Wade Michael Page, 40, died at the scene of Sunday’s mass shooting at the Sikh Temple of Wisconsin in Oak Creek.
Authorities originally said Page was fatally shot by an officer responding to the scene. At a press conference Wednesday, Milwaukee FBI Special Agent in Charge Teresa Carlson said investigators have since determined that Page shot himself in the head after wounding one officer and being shot in the stomach by a second officer.
Teresa Carlson, the lead FBI investigator in the probe of the Sikh temple shooting in Wisconsin, tells the media that suspected gunman Wade Michael Page died from a self-inflicted gunshot.
"The evidence indicates that the second responding officer who shot Page in the stomach, thereby neutralizing the threat -- and by the way, I've seen the video, it is an amazing shot.

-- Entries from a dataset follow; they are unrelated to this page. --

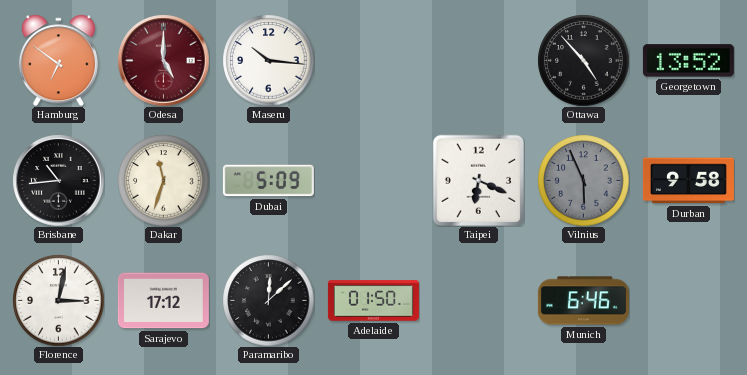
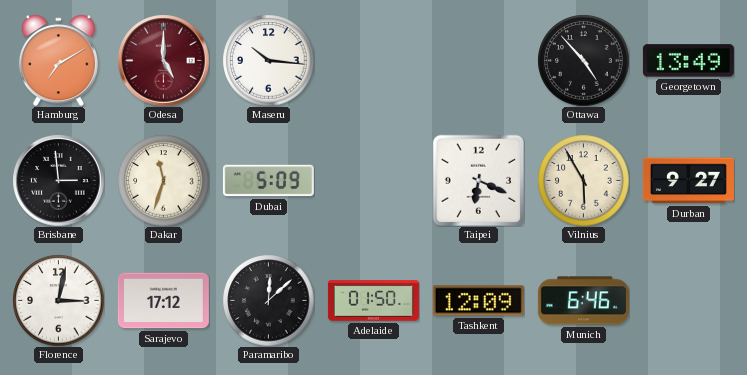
Hamburg: 6:51 -> 7:10
Georgetown: 13:52 -> 13:49
Brisbane: 10:44 -> 2:59
Vilnius: 5:56 -> 5:55
Vilnius dial: grey -> cream
Durban: 9:58 -> 9:27
Tashkent: none -> 12:09
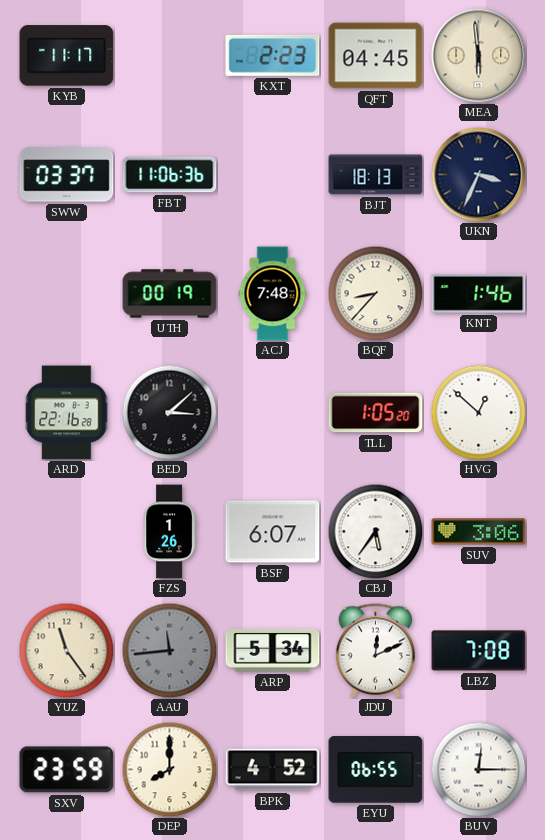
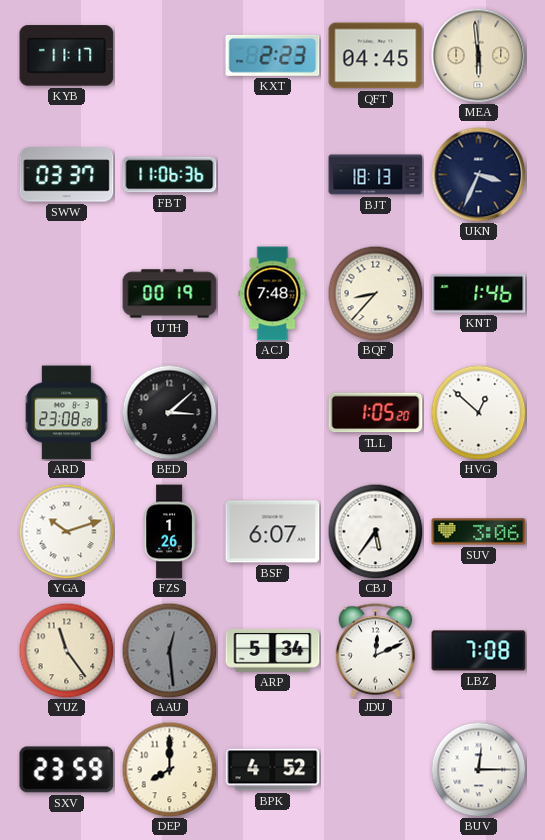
ARD: 22:16 -> 23:08
YGA: none -> 10:12
AAU: 11:44 -> 12:29
EYU: 06:55 -> none
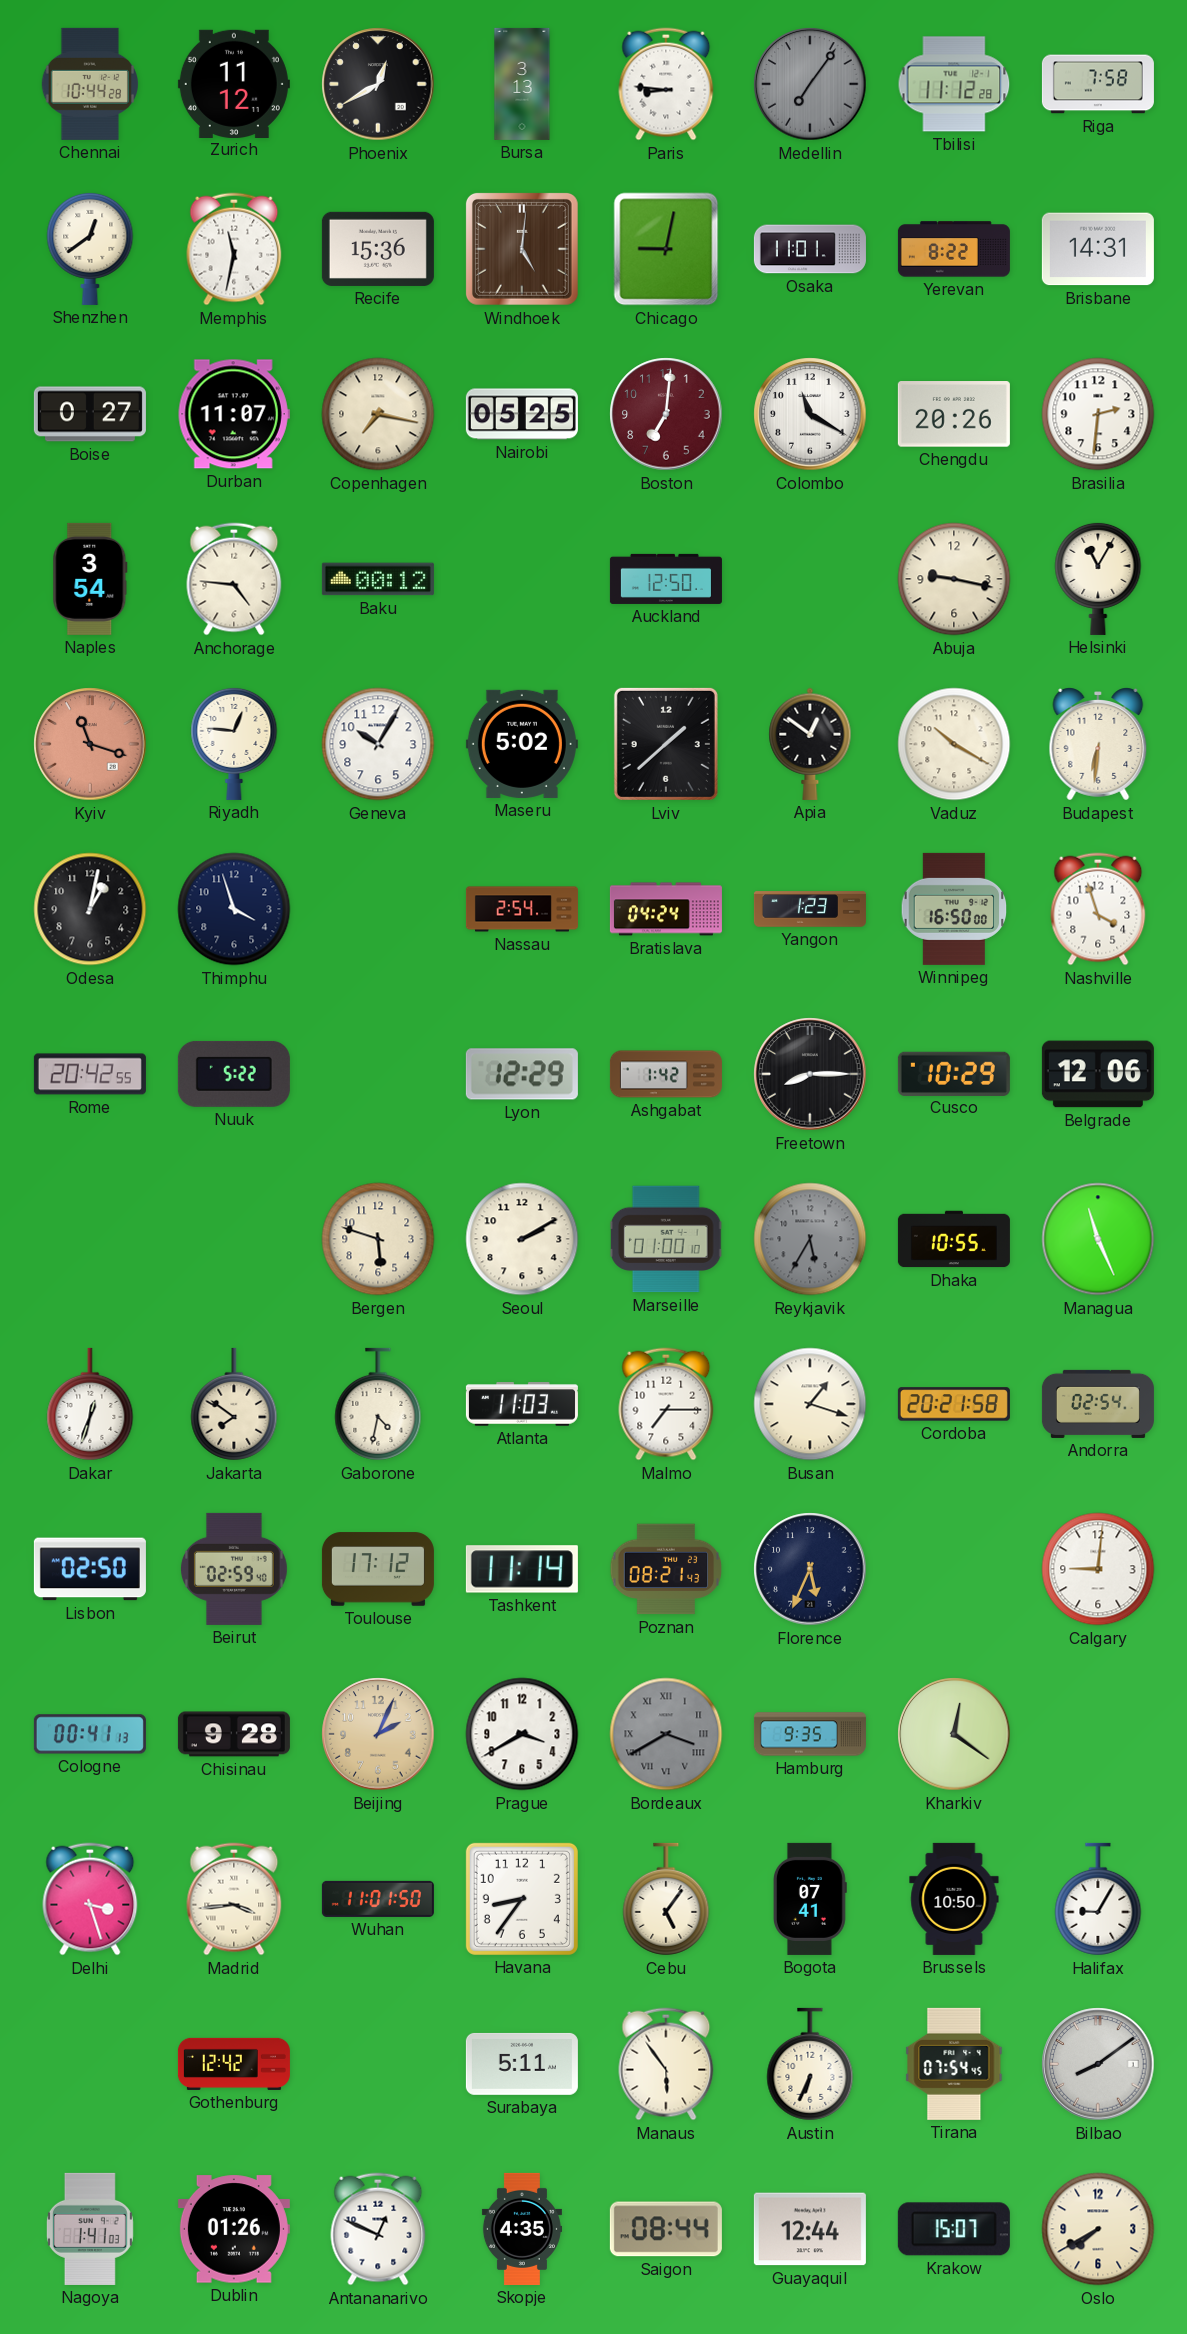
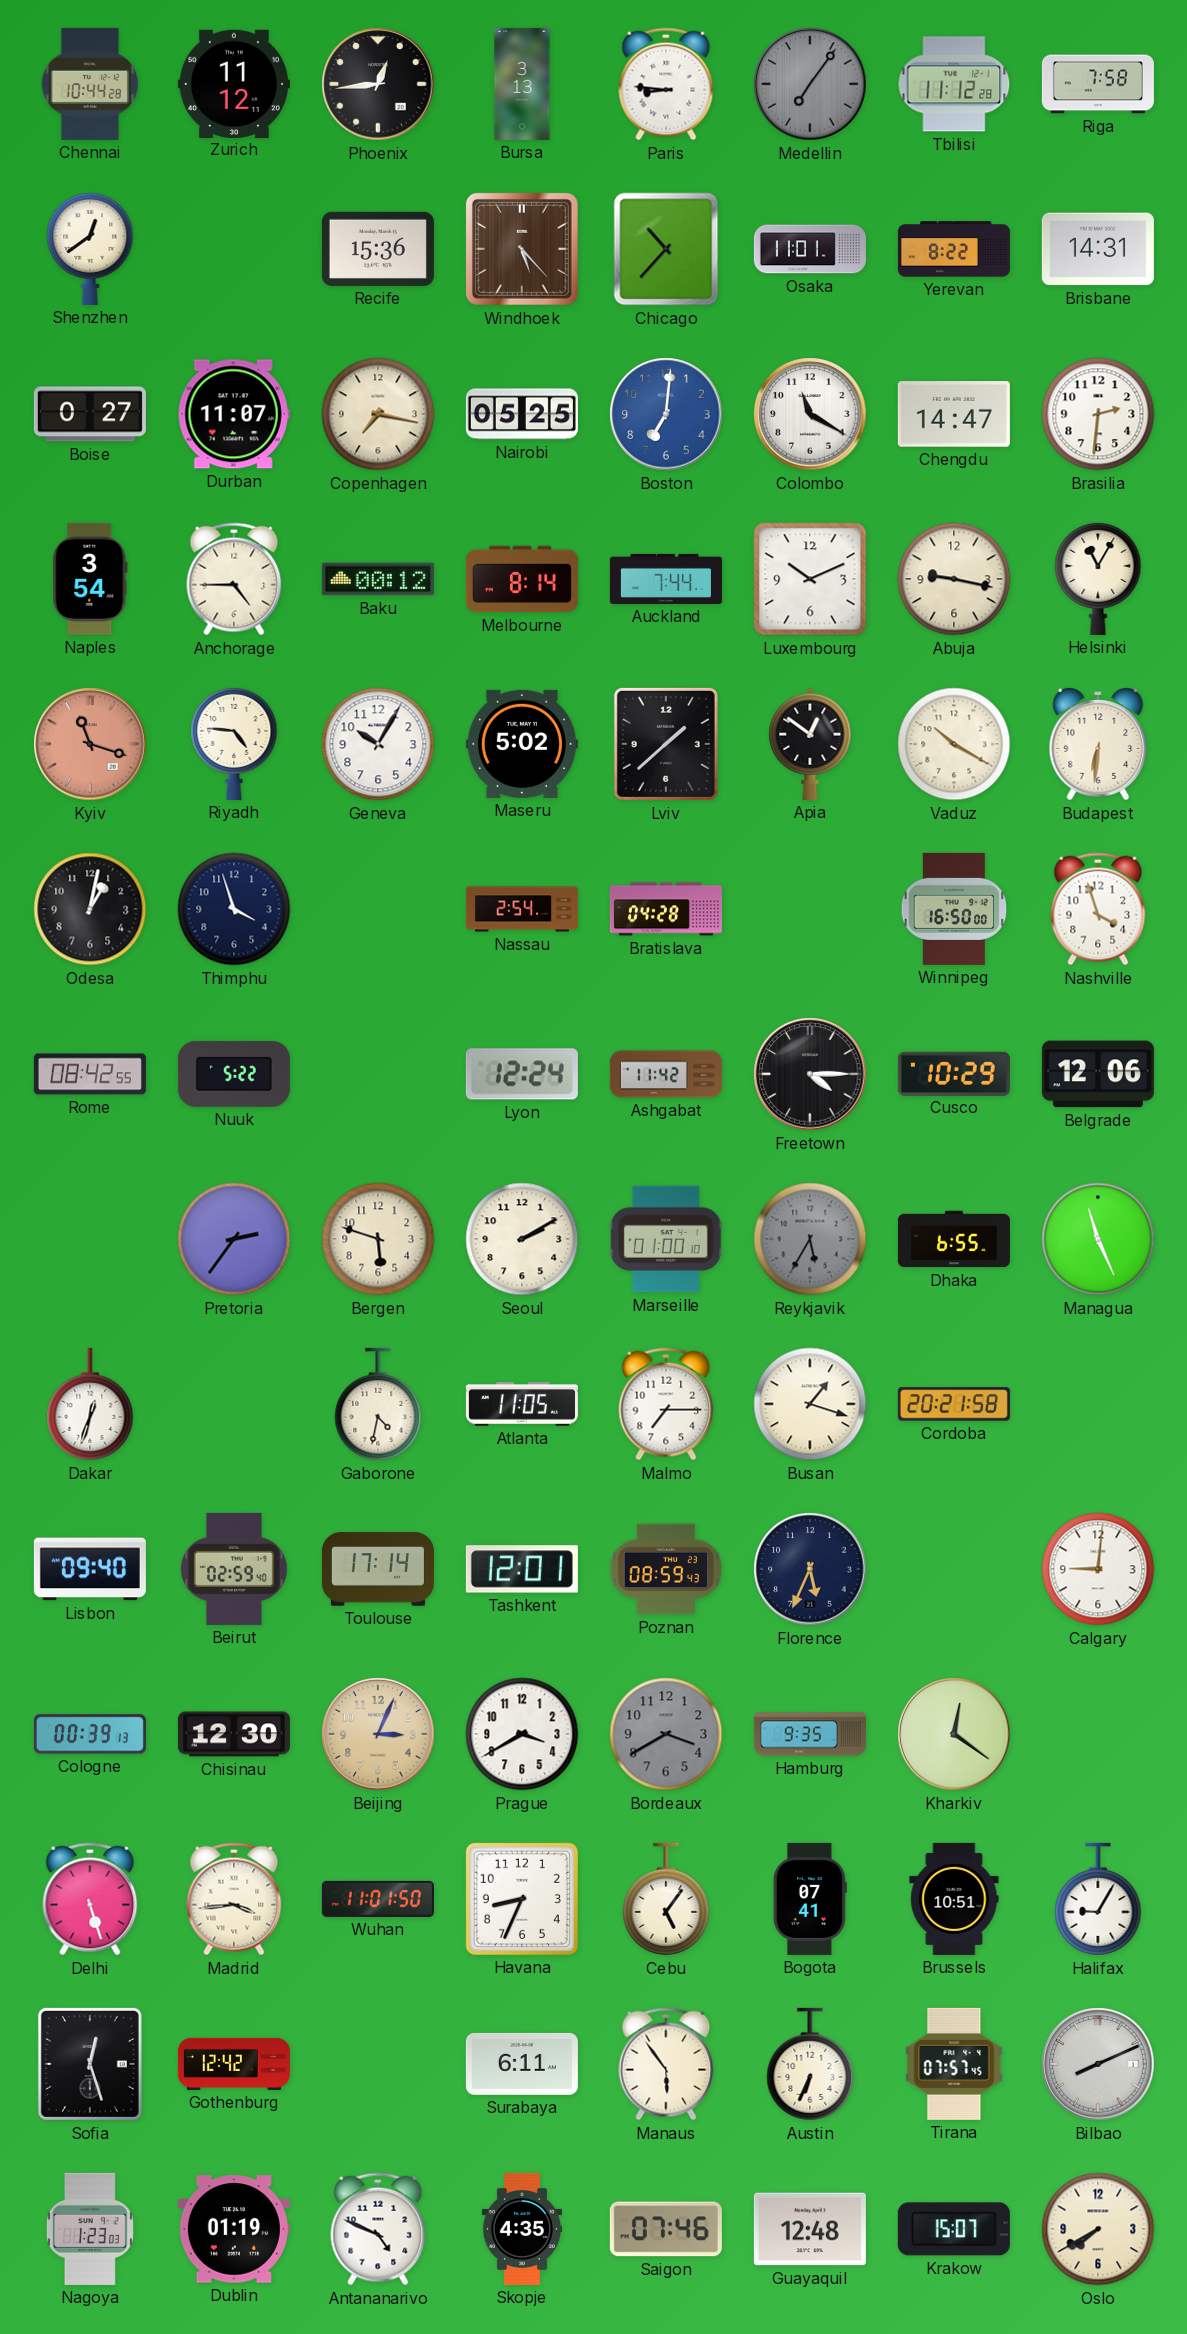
Phoenix: 12:40 -> 12:44
Memphis: 11:32 -> none
Windhoek: 5:01 -> 5:23
Chicago: 9:02 -> 10:37
Boston dial: burgundy -> blue
Chengdu: 20:26 -> 14:47
Anchorage: 4:46 -> 4:45
Melbourne: none -> 8:14
Auckland: 12:50 -> 7:44
Luxembourg: none -> 10:11
Riyadh: 12:46 -> 4:46
Bratislava: 04:24 -> 04:28
Yangon: 1:23 -> none
Rome: 20:42 -> 08:42
Lyon: 12:29 -> 12:24
Ashgabat: 1:42 -> 11:42
Freetown: 8:15 -> 4:15
Pretoria: none -> 2:36
Dhaka: 10:55 -> 6:55
Jakarta: 7:51 -> none
Atlanta: 11:03 -> 11:05
Andorra: 02:54 -> none
Lisbon: 02:50 -> 09:40
Toulouse: 17:12 -> 17:14
Tashkent: 11:14 -> 12:01
Poznan: 08:21 -> 08:59
Cologne: 00:41 -> 00:39
Chisinau: 9:28 -> 12:30
Beijing: 2:04 -> 3:04
Bordeaux numerals: Roman -> Arabic
Delhi: 3:27 -> 5:27
Havana: 8:36 -> 8:34
Brussels: 10:50 -> 10:51
Sofia: none -> 12:27
Surabaya: 5:11 -> 6:11
Tirana: 07:54 -> 07:57
Bilbao: 8:09 -> 8:11
Nagoya: 1:41 -> 1:23
Dublin: 01:26 -> 01:19
Antananarivo: 12:49 -> 4:49
Saigon: 08:44 -> 07:46
Guayaquil: 12:44 -> 12:48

And thank goodness. Subsequent to that wound, it appears that Page died of a self-inflicted gunshot wound to the head," Carlson said.
Authorities reiterated Wednesday that it appears Page, who reportedly had ties to white supremacist groups, acted alone and that they still have not determined his motive.
Carlson said investigators have conducted more than 100 interviews nationwide of family members, associates, employers and neighbors. They are also analyzing Page's computer, email and telephone records.
The video surveillance system inside the temple was not turned on Sunday so there's no recorded view of what happened inside the 16,000-square-foot building, Carlson said.
Page’s ex-girlfriend, Misty Cook, 31, was arrested Sunday night after police found an illegal gun in the home she once shared with Page. Carlson said Wednesday neither the gun nor Cook was connected to the shooting at the temple.
Authorities said Page, a former Army sergeant, entered the gurdwara shortly before services were to begin and opened fire with a 9mm semiautomatic handgun.
Among the wounded was a police officer, Oak Creek Police Lt. Brian Murphy, who was shot multiple times.
“He was up walking yesterday,” Police Chief John Edwards said at Wednesday’s press conference.
“He’s progressing amazingly and we’re very, very thankful for that.”
John Gress / Reuters
Sikhs attend a vigil in Oak Creek, Wis., on Aug. 7, to honor the victims of a shooting spree at a Sikh temple.
On Tuesday night, hundreds of residents attended the annual “Night Out” in Oak Creek, transforming the neighborhood event about public safety into a poignant quasi-vigil for the victims of the mass shooting. Attendees held candles and prayed for the victims, remembering them as peaceful individuals dedicated to their families and faith.
President Barack Obama called Indian Prime Minister Manmohan Singh on Wednesday to express his condolences over the shooting, the White House said.
"The two leaders spoke about their shared commitment to tolerance and religious freedom, and the president again reiterated his appreciation for the significant contribution that Sikhs make to the broader American community," White House spokesman Jay Carney told reporters aboard Air Force One.